Although it seems hard to understand nowadays, talking of cutting off a boy's penis was probably a common reaction in nineteenth-century Europe when parents caught a child masturbating. Freud rightly said that while children who masturbate find it pleasurable, the parents hold a deep fear of the child's sexuality and might well threaten to cut off his penis, a threat which will terrorize him and have very deep and long-lasting effects. Indeed, said Freud, this castration anxiety would produce the deepest psychological effect of all: the Oedipus complex. In essence, the boy is terrified of being castrated by his Dad, which he threatens to do because he is so angry about the boy's sexual desire for his mother. This complex, according to Freud, is the foundation of all neurosis. Freud's explanation of how this complex develops is mostly psychological, partly biological, and in parts, where it strikes at the heart of human social history, mythological: and of course, it was then - and remains to day - very controversial. But there we go - Freud said that castration anxiety and its neurotic consequences were the foundation of the human personality, which means that the key factor in the formation of the human personality is the penis.

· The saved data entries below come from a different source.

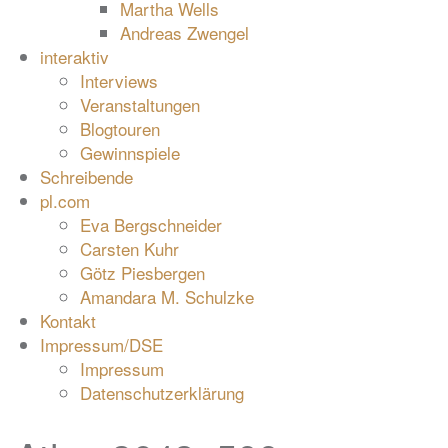
Martha Wells
Andreas Zwengel
interaktiv
Interviews
Veranstaltungen
Blogtouren
Gewinnspiele
Schreibende
pl.com
Eva Bergschneider
Carsten Kuhr
Götz Piesbergen
Amandara M. Schulzke
Kontakt
Impressum/DSE
Impressum
Datenschutzerklärung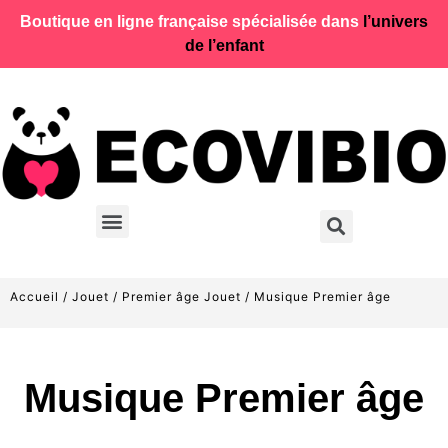
Boutique en ligne française spécialisée dans
l’univers
de l’enfant
Accueil
/
Jouet
/
Premier âge Jouet
/ Musique Premier âge
Musique Premier âge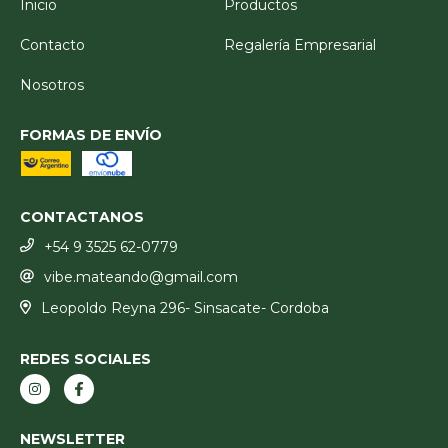
Inicio
Productos
Contacto
Regalería Empresarial
Nosotros
FORMAS DE ENVÍO
CONTACTANOS
+54 9 3525 62-0779
vibe.mateando@gmail.com
Leopoldo Reyna 296- Sinsacate- Cordoba
REDES SOCIALES
NEWSLETTER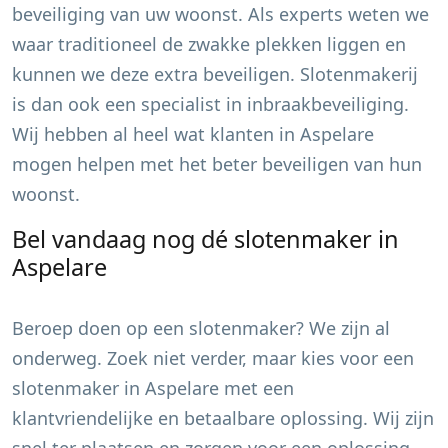
beveiliging van uw woonst. Als experts weten we
waar traditioneel de zwakke plekken liggen en
kunnen we deze extra beveiligen. Slotenmakerij
is dan ook een specialist in inbraakbeveiliging.
Wij hebben al heel wat klanten in
Aspelare
mogen helpen met het beter beveiligen van hun
woonst.
Bel vandaag nog dé slotenmaker in
Aspelare
Beroep doen op een slotenmaker? We zijn al
onderweg. Zoek niet verder, maar kies voor een
slotenmaker in
Aspelare
met een
klantvriendelijke en betaalbare oplossing. Wij zijn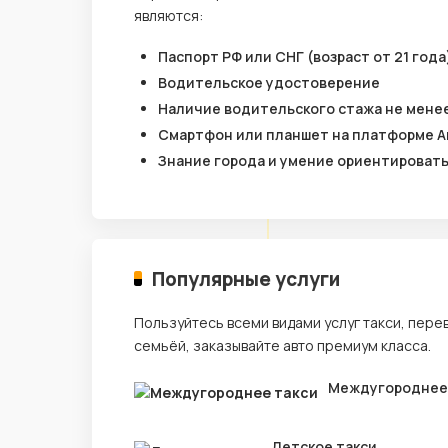
являются:
Паспорт РФ или СНГ (возраст от 21 года
Водительское удостоверение
Наличие водительского стажа не менее
Смартфон или планшет на платформе A
Знание города и умение ориентироват
Популярные услуги
Пользуйтесь всеми видами услуг такси, пере
семьёй, заказывайте авто премиум класса.
Междугороднее
Детское такси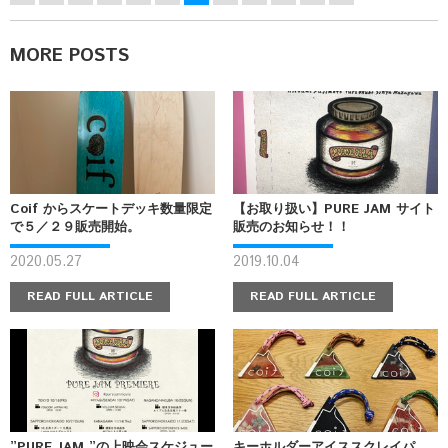
MORE POSTS
Coif からスケートデッキ数量限定
【お取り扱い】PURE JAM サイト
で５／２９販売開始。
販売のお知らせ！！
2020.05.27
2019.10.04
READ FULL ARTICLE
READ FULL ARTICLE
”PURE JAM ”の上映会スケジュー
キーホルダーアイススクレイパ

It's natural, as Freud said, for all little boys to assume that everyone has a penis like he does. When he learns of his sister's or mother's "castrated" body, he may assume his father did the deed - and this becomes horrifying proof of penile amputation. Naturally, he wishes to keep his penis - he must be like his father, after all - so he becomes both resentful and passive towards his father and senses that he is in emotional, if not physical, bondage to his mother. He cannot, must not sexually desire his father's sexual partner; and he cannot even take the risk of not being loved by her, lest in her rage she betray him and give him over to his father so that he may be castrated. We know that children can be narcissistic, but this seems to be taking things too far - the idea that the core of the human personality is based on the fear of the loss of the penis and all it symbolizes.